Remebering John Lennon

Friday, December 8th, 2006 marked the 26th anniversary of John Lennon's death. Lennon, who was only 40 years old at the time, had re-entered public life that fall, after a self-imposed five-year retirement which he spent with his young son Sean, traveling and recharging his creative batteries. On November 17th, 1980, Lennon and wife Yoko Ono released their "comeback" album Double Fantasy, which included such future Lennon standards as "Woman," "Beautiful Boy," "Watching The Wheels," and the album's lead-off track and single "(Just Like) Starting Over."

On the night of December 8th, 1980 -- with "(Just Like) Starting Over" sitting at Number Six on the singles charts -- Lennon and Ono returned home to their apartment building, the Dakota on Manhattan's Central Park West. They had spent the evening at the Record Plant recording studio mixing a tune of Ono's called "Walking On Thin Ice." Mark David Chapman, who had been stalking Lennon for several days and had received an autograph from Lennon earlier that day, lay in wait for his return. Chapman, who was living in Honolulu at the time, had made an unsuccessful trip to New York the previous October with the intent of killing Lennon, but couldn't find him.

Lennon and Ono returned from the studio at around 10:50 p.m. ET, with their limousine dropping them off in front of the building on 72nd Street, rather than pulling into the building's courtyard as usual. As Lennon and Ono walked in, they passed Chapman, who called out "Mr. Lennon?," and fired five shots from a .38 caliber handgun into Lennon's neck and back. Officers were quick on the scene, arresting Chapman and rushing Lennon in a squad car to nearby Roosevelt Hospital, where doctors worked on reviving Lennon, who died from the severity of his wounds.

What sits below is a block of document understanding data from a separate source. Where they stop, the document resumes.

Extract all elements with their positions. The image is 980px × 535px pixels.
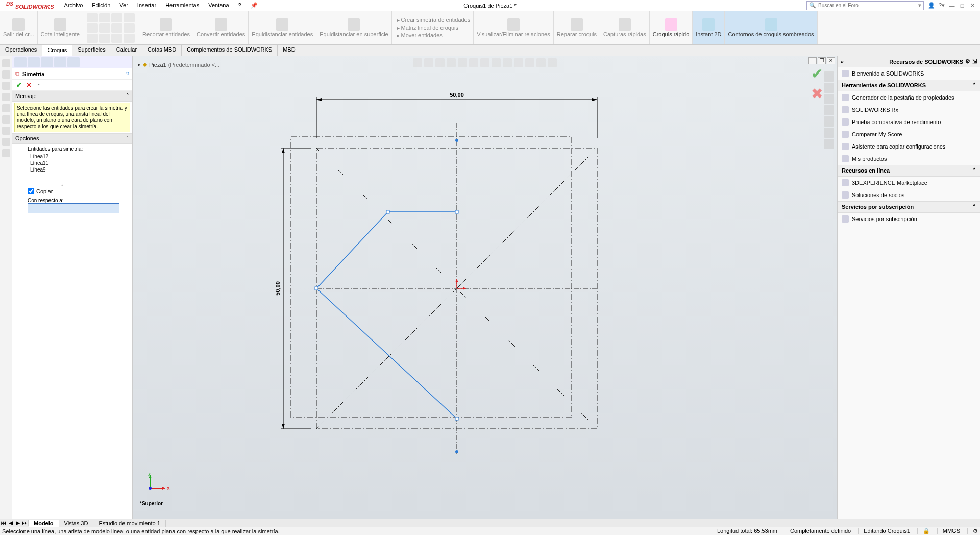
svg-marker-20 <box>592 98 597 101</box>
respect-to-selection[interactable] <box>28 203 119 213</box>
smart-dimension-button[interactable]: Cota inteligente <box>40 17 81 38</box>
collapse-icon[interactable]: ˄ <box>126 93 129 100</box>
rail-icon[interactable] <box>2 70 10 79</box>
tab-vistas3d[interactable]: Vistas 3D <box>59 520 94 527</box>
entities-listbox[interactable]: Línea12 Línea11 Línea9 <box>28 153 129 179</box>
help-icon[interactable]: ?▾ <box>938 2 945 9</box>
tool-link[interactable]: Asistente para copiar configuraciones <box>838 140 980 153</box>
menu-archivo[interactable]: Archivo <box>60 1 87 10</box>
rapid-sketch-button[interactable]: Croquis rápido <box>652 17 691 38</box>
minimize-icon[interactable]: — <box>948 3 955 9</box>
rail-icon[interactable] <box>2 104 10 112</box>
rail-icon[interactable] <box>2 127 10 135</box>
close-icon[interactable]: ✕ <box>969 2 976 9</box>
app-logo: DS SOLIDWORKS <box>0 1 60 10</box>
online-link[interactable]: 3DEXPERIENCE Marketplace <box>838 177 980 189</box>
linear-pattern-button[interactable]: ▸ Matriz lineal de croquis <box>396 24 459 32</box>
svg-marker-19 <box>316 98 322 101</box>
tool-link[interactable]: Generador de la pestaña de propiedades <box>838 91 980 104</box>
rail-icon[interactable] <box>2 115 10 124</box>
ok-button[interactable]: ✔ <box>16 81 22 89</box>
view-triad: x y <box>145 473 170 498</box>
shaded-contours-button[interactable]: Contornos de croquis sombreados <box>727 17 815 38</box>
menu-edicion[interactable]: Edición <box>88 1 114 10</box>
chevron-up-icon[interactable]: ˄ <box>973 82 976 89</box>
tool-link[interactable]: Comparar My Score <box>838 128 980 140</box>
offset-button[interactable]: Equidistanciar entidades <box>251 17 314 38</box>
repair-sketch-button[interactable]: Reparar croquis <box>556 17 598 38</box>
tab-complementos[interactable]: Complementos de SOLIDWORKS <box>182 45 278 56</box>
taskpane-title: Recursos de SOLIDWORKS <box>889 59 963 65</box>
menu-ver[interactable]: Ver <box>115 1 132 10</box>
copy-checkbox[interactable]: Copiar <box>28 188 129 194</box>
pushpin-icon[interactable]: -• <box>36 81 40 89</box>
menu-ventana[interactable]: Ventana <box>204 1 233 10</box>
search-box[interactable]: 🔍 ▾ <box>806 1 924 10</box>
tool-link[interactable]: SOLIDWORKS Rx <box>838 104 980 116</box>
tab-croquis[interactable]: Croquis <box>42 45 72 56</box>
trim-button[interactable]: Recortar entidades <box>141 17 191 38</box>
svg-rect-7 <box>386 210 389 213</box>
pin-icon[interactable]: ⇲ <box>972 58 977 65</box>
tab-motion-study[interactable]: Estudio de movimiento 1 <box>93 520 165 527</box>
tab-modelo[interactable]: Modelo <box>29 520 59 527</box>
menu-help[interactable]: ? <box>234 1 246 10</box>
property-help-icon[interactable]: ? <box>126 71 129 77</box>
tab-superficies[interactable]: Superficies <box>72 45 111 56</box>
search-dropdown-icon[interactable]: ▾ <box>918 2 921 9</box>
svg-rect-6 <box>315 287 318 290</box>
convert-button[interactable]: Convertir entidades <box>195 17 246 38</box>
search-input[interactable] <box>818 3 918 8</box>
tool-link[interactable]: Mis productos <box>838 153 980 165</box>
quick-snaps-button[interactable]: Capturas rápidas <box>602 17 647 38</box>
subscription-link[interactable]: Servicios por subscripción <box>838 213 980 225</box>
rail-icon[interactable] <box>2 93 10 101</box>
nav-next-icon[interactable]: ▶ <box>14 520 21 526</box>
status-units[interactable]: MMGS <box>937 528 960 534</box>
taskpane-collapse-icon[interactable]: « <box>841 59 844 65</box>
rail-icon[interactable] <box>2 149 10 157</box>
entity-item[interactable]: Línea12 <box>28 153 129 160</box>
status-gear-icon[interactable]: ⚙ <box>967 528 978 534</box>
chevron-up-icon[interactable]: ˄ <box>973 167 976 174</box>
tab-calcular[interactable]: Calcular <box>111 45 142 56</box>
graphics-area[interactable]: _ ❐ ✕ ▸ ◆ Pieza1 (Predeterminado <... ✔ … <box>133 56 837 519</box>
menu-bar: Archivo Edición Ver Insertar Herramienta… <box>60 1 262 10</box>
tool-link[interactable]: Prueba comparativa de rendimiento <box>838 116 980 128</box>
collapse-icon[interactable]: ˄ <box>126 135 129 142</box>
menu-pin-icon[interactable]: 📌 <box>247 1 262 10</box>
entity-item[interactable]: Línea9 <box>28 166 129 173</box>
exit-sketch-button[interactable]: Salir del cr... <box>2 17 35 38</box>
sketch-entities-grid[interactable] <box>87 13 135 43</box>
move-entities-button[interactable]: ▸ Mover entidades <box>396 32 444 39</box>
tab-cotas-mbd[interactable]: Cotas MBD <box>142 45 182 56</box>
instant-2d-button[interactable]: Instant 2D <box>695 17 722 38</box>
entity-item[interactable]: Línea11 <box>28 160 129 166</box>
welcome-link[interactable]: Bienvenido a SOLIDWORKS <box>838 67 980 80</box>
mirror-entities-button[interactable]: ▸ Crear simetría de entidades <box>396 16 472 24</box>
rail-icon[interactable] <box>2 138 10 146</box>
offset-surface-button[interactable]: Equidistanciar en superficie <box>318 17 389 38</box>
nav-prev-icon[interactable]: ◀ <box>7 520 14 526</box>
chevron-up-icon[interactable]: ˄ <box>973 204 976 210</box>
user-icon[interactable]: 👤 <box>928 2 935 9</box>
tab-mbd[interactable]: MBD <box>278 45 301 56</box>
rail-icon[interactable] <box>2 82 10 90</box>
status-length: Longitud total: 65.53mm <box>712 528 777 534</box>
nav-first-icon[interactable]: ⏮ <box>0 520 7 526</box>
tab-operaciones[interactable]: Operaciones <box>0 45 42 56</box>
menu-insertar[interactable]: Insertar <box>133 1 160 10</box>
list-handle-icon[interactable]: ◦ <box>61 182 129 188</box>
cancel-button[interactable]: ✕ <box>26 81 32 89</box>
dim-width: 50,00 <box>450 92 464 98</box>
menu-herramientas[interactable]: Herramientas <box>161 1 203 10</box>
display-relations-button[interactable]: Visualizar/Eliminar relaciones <box>476 17 551 38</box>
status-lock-icon[interactable]: 🔒 <box>917 528 930 534</box>
nav-last-icon[interactable]: ⏭ <box>21 520 29 526</box>
doc-close-icon[interactable]: ✕ <box>827 57 835 64</box>
online-link[interactable]: Soluciones de socios <box>838 189 980 201</box>
feature-tree-tabs[interactable] <box>12 56 132 68</box>
gear-icon[interactable]: ⚙ <box>965 58 970 65</box>
maximize-icon[interactable]: □ <box>959 3 966 9</box>
rail-icon[interactable] <box>2 59 10 67</box>
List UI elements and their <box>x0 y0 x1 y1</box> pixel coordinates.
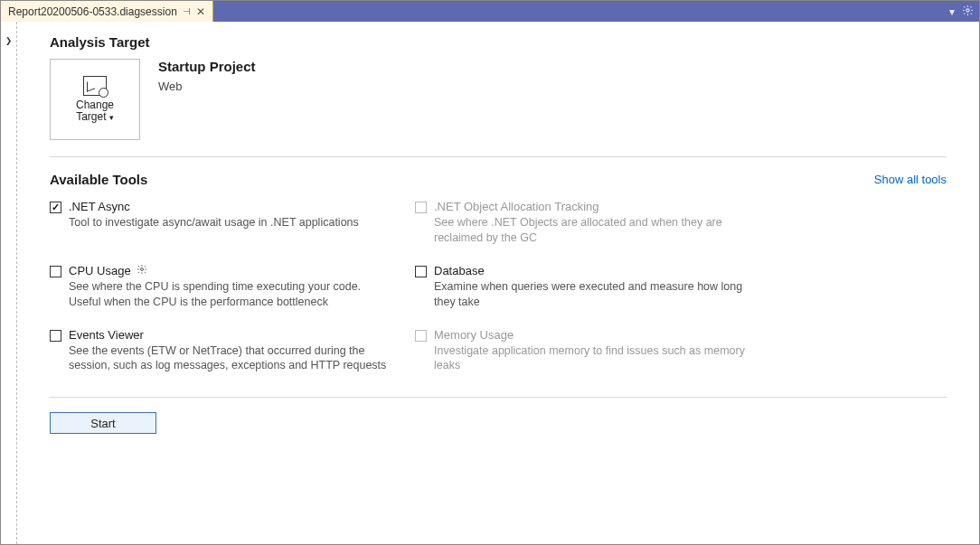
tool-title: Events Viewer <box>69 328 393 342</box>
change-target-button[interactable]: Change Target ▾ <box>50 59 140 140</box>
settings-gear-icon[interactable] <box>962 5 974 19</box>
analysis-target-row: Change Target ▾ Startup Project Web <box>50 59 947 140</box>
tool-checkbox[interactable] <box>415 266 427 277</box>
tool-description: See where the CPU is spending time execu… <box>69 279 393 310</box>
expand-panel-icon[interactable]: ❯ <box>5 34 12 544</box>
tool-checkbox[interactable] <box>50 202 61 213</box>
svg-point-1 <box>140 268 143 270</box>
project-title: Startup Project <box>158 59 256 74</box>
window-menu-dropdown-icon[interactable]: ▾ <box>949 5 955 18</box>
tool-title: .NET Object Allocation Tracking <box>434 200 759 213</box>
available-tools-heading: Available Tools <box>50 172 147 187</box>
tools-grid: .NET AsyncTool to investigate async/awai… <box>50 200 947 373</box>
tab-bar: Report20200506-0533.diagsession ⊣ ✕ ▾ <box>1 1 979 22</box>
tool-description: Tool to investigate async/await usage in… <box>69 215 393 230</box>
divider <box>50 397 947 398</box>
show-all-tools-link[interactable]: Show all tools <box>874 173 947 186</box>
tool-item: CPU UsageSee where the CPU is spending t… <box>50 264 393 310</box>
start-button[interactable]: Start <box>50 412 156 434</box>
gear-icon[interactable] <box>137 264 147 277</box>
tool-title: CPU Usage <box>69 264 393 277</box>
tool-checkbox <box>415 202 427 213</box>
tool-description: Investigate application memory to find i… <box>434 343 759 374</box>
svg-point-0 <box>966 8 969 11</box>
pin-icon[interactable]: ⊣ <box>183 6 191 16</box>
panel-gutter: ❯ <box>1 22 17 544</box>
close-icon[interactable]: ✕ <box>196 5 205 18</box>
tool-item: Memory UsageInvestigate application memo… <box>415 328 759 374</box>
tool-checkbox[interactable] <box>50 330 61 342</box>
main-content: Analysis Target Change Target ▾ Startup … <box>17 22 979 544</box>
tool-title: Database <box>434 264 759 277</box>
chevron-down-icon: ▾ <box>109 113 114 122</box>
analysis-target-heading: Analysis Target <box>50 34 947 50</box>
divider <box>50 156 947 157</box>
tool-item: .NET Object Allocation TrackingSee where… <box>415 200 759 246</box>
project-subtitle: Web <box>158 80 256 93</box>
tabbar-right-controls: ▾ <box>949 1 974 22</box>
tool-description: Examine when queries were executed and m… <box>434 279 759 310</box>
document-tab[interactable]: Report20200506-0533.diagsession ⊣ ✕ <box>1 1 213 22</box>
tool-item: Events ViewerSee the events (ETW or NetT… <box>50 328 393 374</box>
tool-description: See where .NET Objects are allocated and… <box>434 215 759 246</box>
tool-checkbox[interactable] <box>50 266 61 277</box>
tool-title: Memory Usage <box>434 328 759 342</box>
tool-checkbox <box>415 330 427 342</box>
target-info: Startup Project Web <box>158 59 256 140</box>
tool-item: DatabaseExamine when queries were execut… <box>415 264 759 310</box>
image-icon <box>83 76 107 96</box>
tool-description: See the events (ETW or NetTrace) that oc… <box>69 343 393 374</box>
tool-title: .NET Async <box>69 200 393 213</box>
change-target-label: Change Target ▾ <box>76 99 114 123</box>
tab-title: Report20200506-0533.diagsession <box>8 5 177 18</box>
tool-item: .NET AsyncTool to investigate async/awai… <box>50 200 393 246</box>
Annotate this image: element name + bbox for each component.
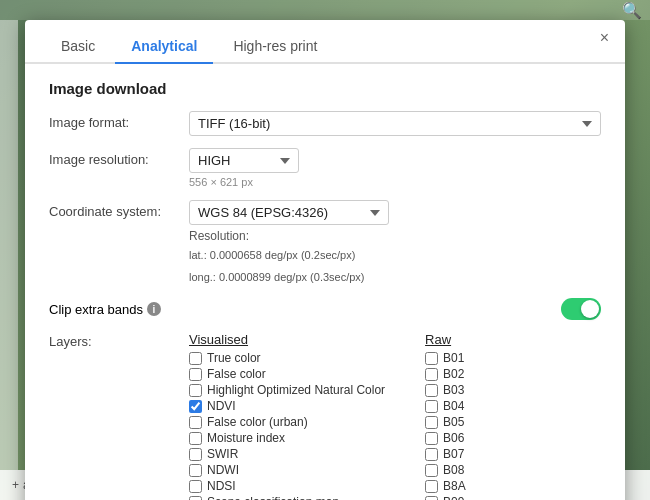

Dr. Stephan Lynn, the director of Roosevelt Hospital's emergency room, recalled Lennon's injures to the New York Post, saying that, "We made an incision in the left chest and separated the ribs and found a very large amount of blood. We looked for an injury to the heart or to the blood vessels. But what we discovered was that all of the major blood vessels leaving the heart were simply destroyed. There was no way that we could repair them."

The news of Lennon's death was broken by a reporter for New York's ABC-TV, who coincidentally was in the same emergency room after a motorcycle accident. The news was first reported by Howard Cosell during the Monday Night Football telecast.

Ono returned home and called "the three people John would have wanted to know" -- his aunt Mimi Smith, who raised him; his 17-year-old son Julian by his first marriage; and Paul McCartney. Within hours of the news, thousands of fans flocked to the Dakota to stand vigil for Lennon.

Julian Lennon and Ringo Starr made immediate plans to head to New York, with George Harrison issuing a statement saying, "After all we went through, I had and still have great love and respect for him. I am shocked and stunned. To rob life is the ultimate robbery." McCartney also issued a statement saying, "I can't take it at the moment. John was a great man who'll be remembered for his great contributions to art, music and peace. He is going to be missed by the whole world."

There was no funeral for Lennon, who was cremated almost immediately. Instead, tens of thousands of mourners gathered in New York's Central Park the following Sunday (December 14th) to observe ten minutes of silence at 2 p.m. ET. The event was broadcast globally, with many radio stations ceasing all airplay during the memorial.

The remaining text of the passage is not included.